Docker Executor Infrastructure Upgrade

Hi @maciej,

I’m very sorry to hear about the issues this has caused you and thank you for the feedback.

Port 80 already being bound is not an expected change nor something we have seen before. I’ll use the information you have provided to attempt to recreate the problem and resolve it so that others don’t experience the same issue.

I see that you have raised a support request about this, and that you have found a work around for the time being (binding to another port). Based on this I will leave your project opt’ed in for now unless you have any objections.
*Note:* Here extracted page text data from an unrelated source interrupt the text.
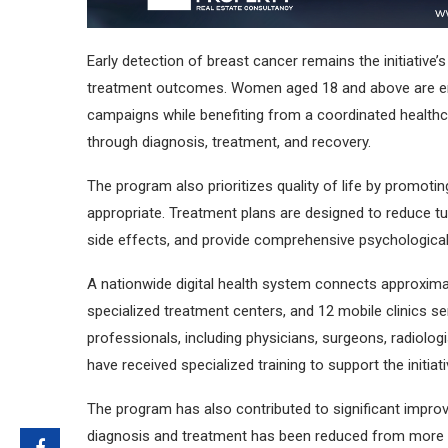
Early detection of breast cancer remains the initiative’s
treatment outcomes. Women aged 18 and above are en
campaigns while benefiting from a coordinated healthca
through diagnosis, treatment, and recovery.
The program also prioritizes quality of life by promot
appropriate. Treatment plans are designed to reduce t
side effects, and provide comprehensive psychological, 
A nationwide digital health system connects approximate
specialized treatment centers, and 12 mobile clinics 
professionals, including physicians, surgeons, radiologi
have received specialized training to support the initiati
The program has also contributed to significant impro
diagnosis and treatment has been reduced from more th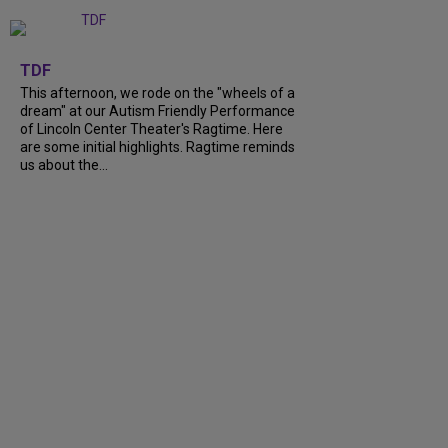
+
6
TDF
This afternoon, we rode on the "wheels of a
dream" at our Autism Friendly Performance
of Lincoln Center Theater's Ragtime. Here
are some initial highlights. Ragtime reminds
us about the...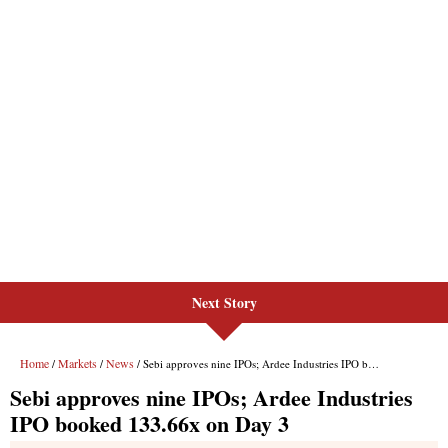
Next Story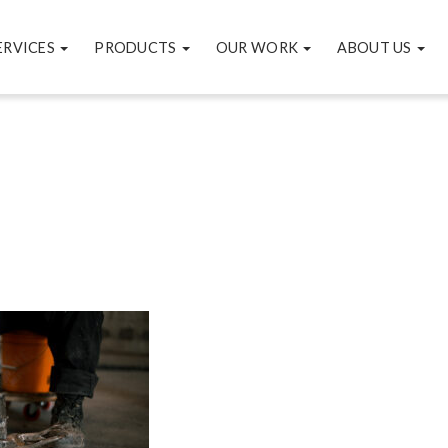
ERVICES
PRODUCTS
OUR WORK
ABOUT US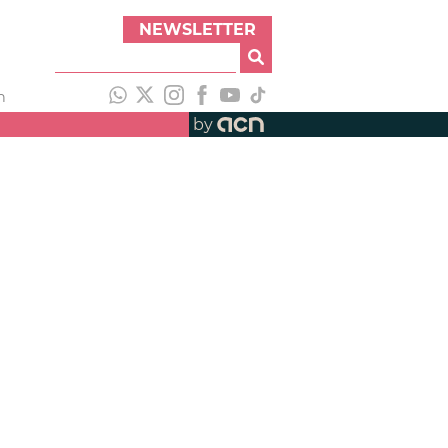
NEWSLETTER
h
by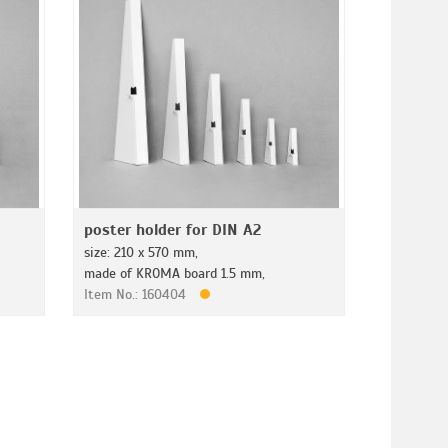
poster holder for DIN A2
size: 210 x 570 mm,
made of KROMA board 1.5 mm,
Item No.: 160404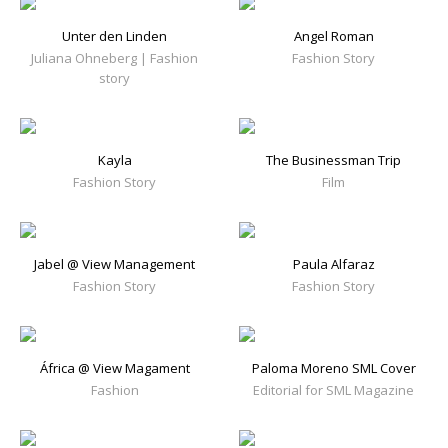
Unter den Linden
Angel Roman
Juliana Ohneberg | Fashion
Fashion Story
story
Kayla
The Businessman Trip
Fashion Story
Film
Jabel @ View Management
Paula Alfaraz
Fashion Story
Fashion Story
África @ View Magament
Paloma Moreno SML Cover
Fashion
Editorial for SML Magazine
If you see any further issues please don’t hesitate to let us know and we can opt the project out pending investigation.

Thanks
Dom

Hi again @maciej,

I’ve investigated the issue you reported. It turned out that the container runtime was not applying the correct kernel capabilities for the additional/background containers to allow them to bind privileged ports.

We’ve applied a fix, so you should be able to revert your workaround now if you’d like. Apologies again for the troubles the bug caused you.

Based on your feedback about communication, we’ve added a banner to the job page when the new runtime is in use to make it easier to find help:

Thanks again for the feedback

Dom

Thank you for looking into that.

The banner is definitely helpful, but we can’t test it as the experiment/rollout has been disabled for all our repos for the time being.

I’m going to continue discussion about next steps on the support ticket.

Pylint users getting this error:

concurrent.futures.process.BrokenProcessPool: A process in the process pool was terminated abruptly while the future was running or pending.

Can now upgrade to pylint 3.3.4 to receive a fix we contributed for this issue: Calculate linter.config.jobs in cgroupsv2 environments by DominicLavery · Pull Request #10089 · pylint-dev/pylint · GitHub

If for some reason you cannot upgrade, you can still use the work around of adding

-j $(cat /proc/cpuinfo | grep processor | wc -l)

to your pylint invocation

Our CI has suddenly started failing. It seems limited to the tests which are using YugabyteDB inside a docker. Only difference from older working runs is that I see the banner about “This job used the new v2 container runtime.”

Error doesn’t tell me much. Any chance this is related to cgroup changes?

Starting yugabyted...
| Starting the YugabyteDB Processes...Failed to setup master. Exception: Traceback (most recent call last):
  File "bin/yugabyted", line 5695, in setup_master
    master_uuids = retry_op_with_argument(self.get_master_uuids, master_addrs)
  File "bin/yugabyted", line 10480, in retry_op_with_argument
    return func(argument)
  File "bin/yugabyted", line 4179, in get_master_uuids
    raise RuntimeError("process died unexpectedly.")
RuntimeError: process died unexpectedly.

For more information, check the logs in /root/var/logs

exited with error (exited with 137)

Hi @LexLuthr,

Sorry to hear that! It is possible.

Please could you send the last 4 segments of a CIRCLE_BUILD_URL (found in the “Preparing Environment variables” step) e.g. gh/my-org/my-project/1234. I’ll take a closer look

Thanks
Dom

github/filecoin-project/curio/1803/workflows/c2d1a955-9156-4c67-810d-f714b860bcd8/jobs/16970 as requested.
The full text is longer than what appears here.